▶ **Exercise instructions**
Everything from the line holding "Les cookies liés aux médias sociaux permettent" through the last line of the listing needs to be repeated exactly, with no other lines.

▶ **Provided records**

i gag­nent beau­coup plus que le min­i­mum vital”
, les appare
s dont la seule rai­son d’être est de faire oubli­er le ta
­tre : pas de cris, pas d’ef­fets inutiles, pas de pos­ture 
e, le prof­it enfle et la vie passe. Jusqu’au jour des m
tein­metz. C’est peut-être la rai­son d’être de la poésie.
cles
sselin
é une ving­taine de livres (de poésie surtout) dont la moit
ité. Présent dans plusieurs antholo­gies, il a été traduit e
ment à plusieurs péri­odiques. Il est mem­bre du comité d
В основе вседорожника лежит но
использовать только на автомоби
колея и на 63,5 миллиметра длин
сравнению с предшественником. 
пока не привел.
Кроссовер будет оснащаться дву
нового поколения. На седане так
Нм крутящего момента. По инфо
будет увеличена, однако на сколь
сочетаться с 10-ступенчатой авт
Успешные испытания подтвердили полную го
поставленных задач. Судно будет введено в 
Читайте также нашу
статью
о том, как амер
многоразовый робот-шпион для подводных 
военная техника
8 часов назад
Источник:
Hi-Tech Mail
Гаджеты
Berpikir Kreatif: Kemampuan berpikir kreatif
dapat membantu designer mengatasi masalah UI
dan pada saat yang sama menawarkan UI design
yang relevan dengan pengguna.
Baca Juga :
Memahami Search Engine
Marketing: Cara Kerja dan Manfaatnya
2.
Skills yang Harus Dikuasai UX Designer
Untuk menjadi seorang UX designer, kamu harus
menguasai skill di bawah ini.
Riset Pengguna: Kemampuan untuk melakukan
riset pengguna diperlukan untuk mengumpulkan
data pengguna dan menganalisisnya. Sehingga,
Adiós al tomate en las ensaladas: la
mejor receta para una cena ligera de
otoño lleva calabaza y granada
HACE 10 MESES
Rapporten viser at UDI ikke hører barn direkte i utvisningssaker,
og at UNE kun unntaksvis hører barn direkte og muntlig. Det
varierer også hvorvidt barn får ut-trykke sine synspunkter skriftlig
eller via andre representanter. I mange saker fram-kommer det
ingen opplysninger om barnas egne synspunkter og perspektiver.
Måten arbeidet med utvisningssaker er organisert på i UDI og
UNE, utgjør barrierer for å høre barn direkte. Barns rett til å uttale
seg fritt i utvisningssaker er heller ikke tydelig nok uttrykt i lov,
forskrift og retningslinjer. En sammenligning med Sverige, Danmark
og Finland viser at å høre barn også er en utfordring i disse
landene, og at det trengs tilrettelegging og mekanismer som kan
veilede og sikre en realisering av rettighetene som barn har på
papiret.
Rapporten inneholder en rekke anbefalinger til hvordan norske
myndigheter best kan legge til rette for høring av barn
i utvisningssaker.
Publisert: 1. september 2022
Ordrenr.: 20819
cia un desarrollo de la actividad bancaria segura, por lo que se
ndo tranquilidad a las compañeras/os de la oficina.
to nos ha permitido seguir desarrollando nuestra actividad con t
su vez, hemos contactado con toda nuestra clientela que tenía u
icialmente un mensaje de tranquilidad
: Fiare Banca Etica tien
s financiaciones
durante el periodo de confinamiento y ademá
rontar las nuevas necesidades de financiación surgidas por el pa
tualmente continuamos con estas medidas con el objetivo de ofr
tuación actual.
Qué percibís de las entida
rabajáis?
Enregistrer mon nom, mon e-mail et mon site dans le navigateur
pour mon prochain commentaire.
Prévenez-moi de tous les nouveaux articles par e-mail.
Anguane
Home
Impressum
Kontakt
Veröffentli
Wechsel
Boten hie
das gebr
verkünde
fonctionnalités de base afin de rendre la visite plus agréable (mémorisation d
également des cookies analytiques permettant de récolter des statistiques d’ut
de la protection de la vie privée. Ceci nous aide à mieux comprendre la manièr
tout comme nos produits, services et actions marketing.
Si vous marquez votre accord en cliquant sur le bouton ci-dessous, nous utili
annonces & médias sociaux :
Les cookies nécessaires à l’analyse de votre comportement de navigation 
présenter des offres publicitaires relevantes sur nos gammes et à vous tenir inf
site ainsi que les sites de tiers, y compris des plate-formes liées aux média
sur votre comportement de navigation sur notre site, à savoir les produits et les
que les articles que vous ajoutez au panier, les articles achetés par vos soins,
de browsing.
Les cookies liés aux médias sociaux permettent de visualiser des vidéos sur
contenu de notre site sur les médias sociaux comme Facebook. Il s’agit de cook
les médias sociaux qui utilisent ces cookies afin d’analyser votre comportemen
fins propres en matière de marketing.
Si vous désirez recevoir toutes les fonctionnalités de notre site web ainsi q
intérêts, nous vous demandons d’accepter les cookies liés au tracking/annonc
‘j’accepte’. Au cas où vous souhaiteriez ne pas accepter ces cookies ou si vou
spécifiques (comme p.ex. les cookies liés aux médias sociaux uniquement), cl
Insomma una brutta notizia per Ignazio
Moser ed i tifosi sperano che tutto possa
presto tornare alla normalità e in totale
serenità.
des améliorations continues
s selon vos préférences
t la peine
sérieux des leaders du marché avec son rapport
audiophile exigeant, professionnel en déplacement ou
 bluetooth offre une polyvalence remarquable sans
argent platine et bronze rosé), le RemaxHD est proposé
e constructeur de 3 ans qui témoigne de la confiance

▶ **Answer space**
Les cookies liés aux médias sociaux permettent de visualiser des vidéos sur
contenu de notre site sur les médias sociaux comme Facebook. Il s’agit de cook
les médias sociaux qui utilisent ces cookies afin d’analyser votre comportemen
fins propres en matière de marketing.
Si vous désirez recevoir toutes les fonctionnalités de notre site web ainsi q
intérêts, nous vous demandons d’accepter les cookies liés au tracking/annonc
‘j’accepte’. Au cas où vous souhaiteriez ne pas accepter ces cookies ou si vou
spécifiques (comme p.ex. les cookies liés aux médias sociaux uniquement), cl
Insomma una brutta notizia per Ignazio
Moser ed i tifosi sperano che tutto possa
presto tornare alla normalità e in totale
serenità.
des améliorations continues
s selon vos préférences
t la peine
sérieux des leaders du marché avec son rapport
audiophile exigeant, professionnel en déplacement ou
 bluetooth offre une polyvalence remarquable sans
argent platine et bronze rosé), le RemaxHD est proposé
e constructeur de 3 ans qui témoigne de la confiance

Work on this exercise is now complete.